Femme ou fille

10 mars 2014 222 commentaires

On m’a posé la question cette semaine. On m’a installée sur une chaise droite, on m’a dépoussiéré le sourire, branché une caméra avec le bon angle face à moi et on m’a demandé quand est-ce que j’étais devenue une femme.

J’ai levé les yeux au ciel, mordu ma lèvre d’en bas, gratté la nuque, baissé les yeux et relevé les yeux vers le ciel et j’ai pris 20 minutes pour répondre ceci.

Je suis née deuxième de quatre filles. Je portais les robes de ma grande sœur, j’usais son vieux vélo et je laissais des miettes pour les deux plus jeunes. J’ai été élevée comme une fille, avec des Barbies, des froufrous, et du rose, mais avec aussi beaucoup de bleu.
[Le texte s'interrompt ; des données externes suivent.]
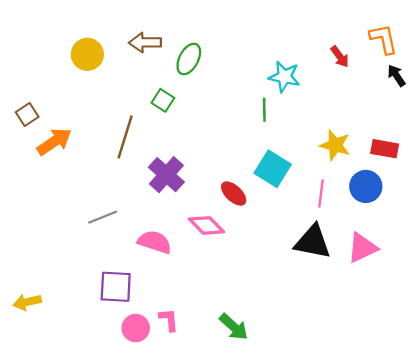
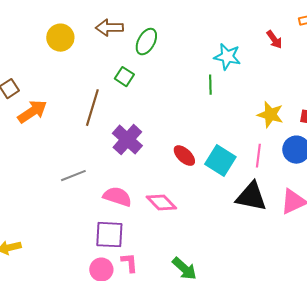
cyan square: (273, 169) -> (220, 161), moved
pink diamond: (206, 225) -> (161, 203), moved
purple square: (116, 287) -> (109, 235), moved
Malgré mes bonnes manières, mes rubans dans mes cheveux et mes bottes roses, je trainais du côté des garçons. J’ai toujours pensé qu’on m’avait séparée d’un frère jumeau parce que je m’entendais mieux avec les garçons qu’avec mes sœurs.
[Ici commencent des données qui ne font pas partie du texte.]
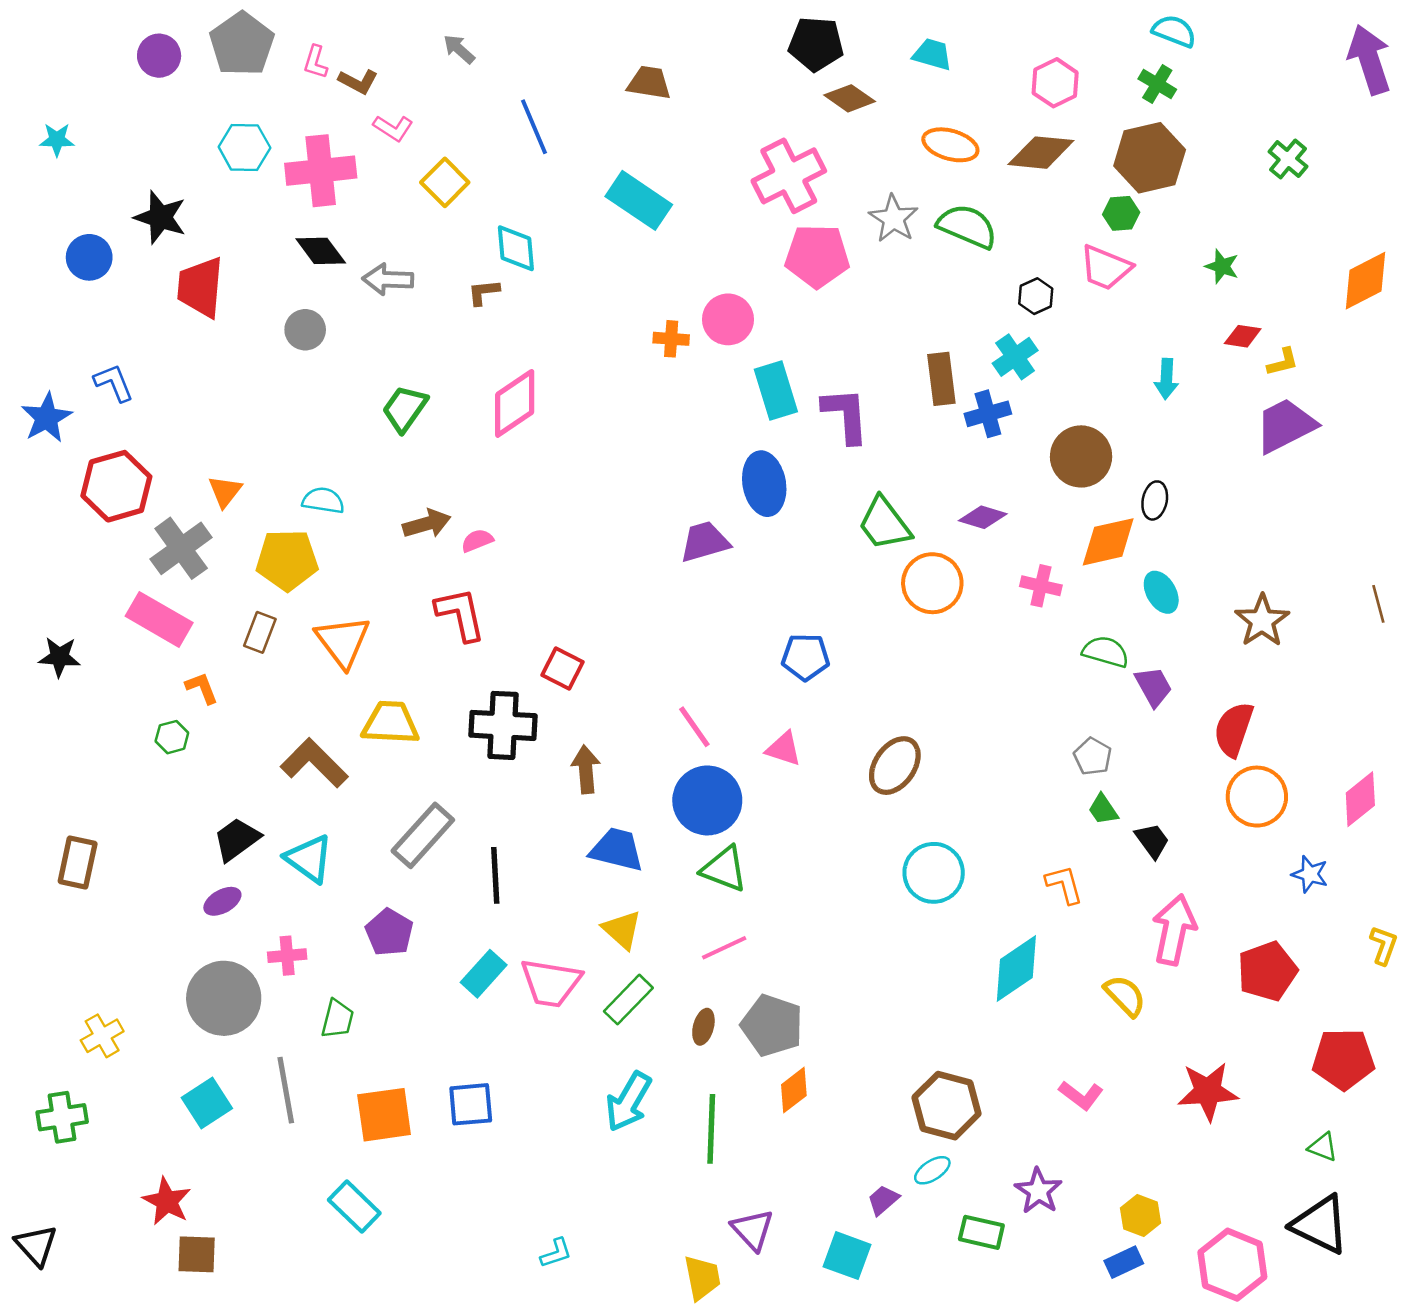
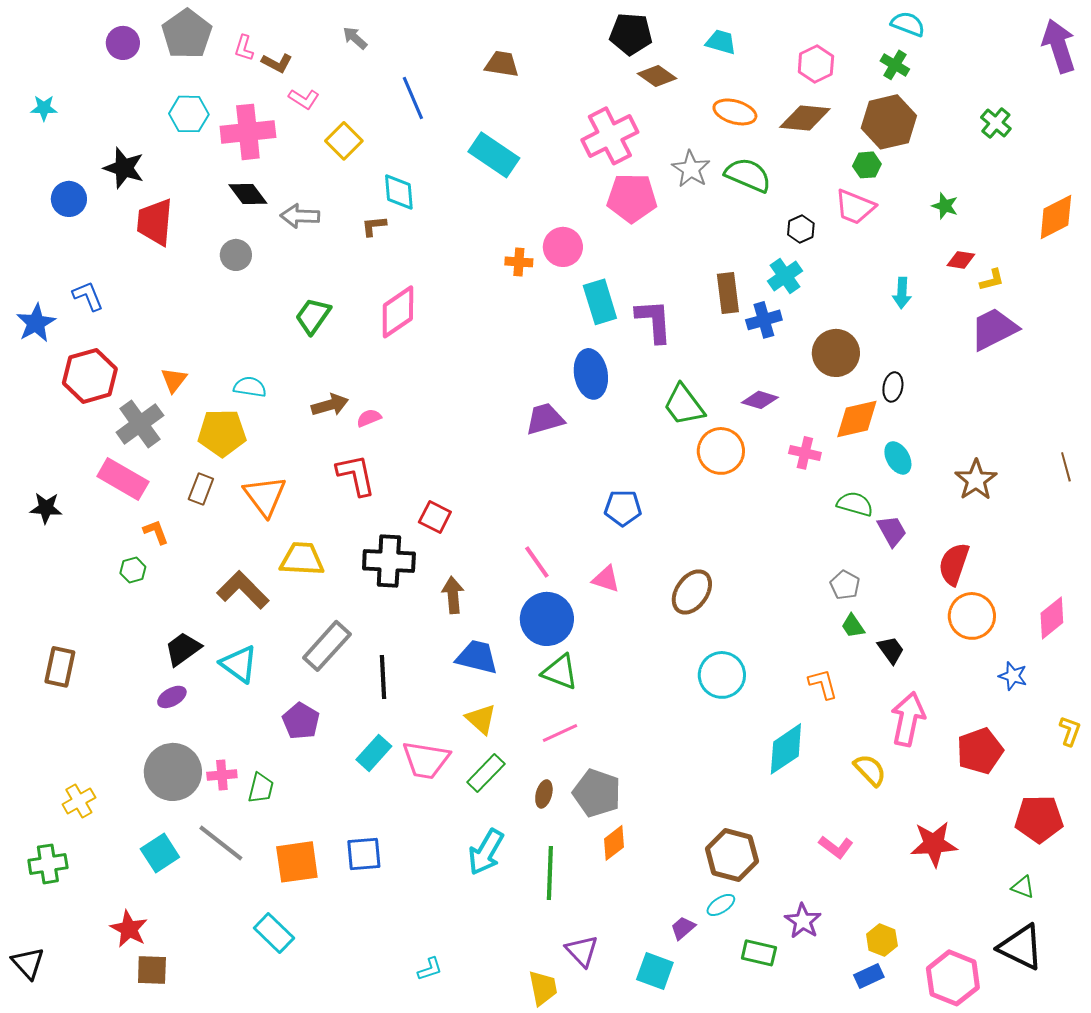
pink cross: (287, 956) -> (222, 775), moved
gray line: (286, 1090) -> (221, 843), turned -42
Plus tard, j’ai grandi et j’ai continué de mettre toutes mes énergies pour lancer le ballon aussi fort que les garçons devenus pour leur part des « gars ». Je ne portais plus de bottes roses, mais des bottes à cap d’acier pour mieux me défendre, certains en gémissent encore. Je mettais sans hésiter les gants pour donner, mais surtout recevoir quelques bonnes droites au menton. J’étais une fille parmi les gars au grand désespoir de ma mère qui me disait tout le temps : « Tu devrais les laisser entre eux pour une fois. » Et parce qu’une bonne fille écoute sa mère, j’ai commencé à me faire de plus en plus d’amies de filles qui tombaient toutes amoureuses de mes amis de gars.

Puis, devenue adulte et sensible à la cause, je me suis fait raser les cheveux en soutien au cancer. J’ai beaucoup pensé aux femmes atteintes du cancer du sein qui en plus de perdre leurs cheveux lors des traitements perdait aussi un sein, parfois deux. On cherche alors à exprimer autrement sa féminité. Sans mes cheveux longs, j’ai ajouté du maquillage et des bijoux à mon style, ça n’a pas duré.
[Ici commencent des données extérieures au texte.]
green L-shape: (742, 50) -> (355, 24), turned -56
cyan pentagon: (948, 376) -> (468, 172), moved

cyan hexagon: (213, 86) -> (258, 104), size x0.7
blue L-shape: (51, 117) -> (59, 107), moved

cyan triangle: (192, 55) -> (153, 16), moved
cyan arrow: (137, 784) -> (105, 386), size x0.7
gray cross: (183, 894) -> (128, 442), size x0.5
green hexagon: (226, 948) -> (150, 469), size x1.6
Mais la question reste : quand est-ce que j’ai commencé à être une femme?
J’ai commencé à être une femme quand j’ai commencé à faire des affaires que les femmes ne font pas d’habitude. C’est pourtant ce que j’ai toujours fait, mais une fois adulte, c’était différent. Ni femme d’un homme, ni mère de famille, ni même carriériste, j’ai quand même commencé à être une femme.

Je venais d’être élue conseillère municipale. J’avais encore aux pieds mes bottes à cap d’acier, plus par habitude que pour me défendre. Une place dans les instances décisionnelles pour une femme c’est plutôt remarquable, alors on vous le fait remarquer. Ma mère ne m’a jamais dit que je devrais les laisser entre eux pour une fois. Même si je n’ai jamais eu besoin de remettre les gants pour me battre pour ma place, j’ai eu l’impression de faire une différence dans ce combat.

Dans le fond, j’ai toujours été une femme, c’est juste que, avant, ça paraissait moins.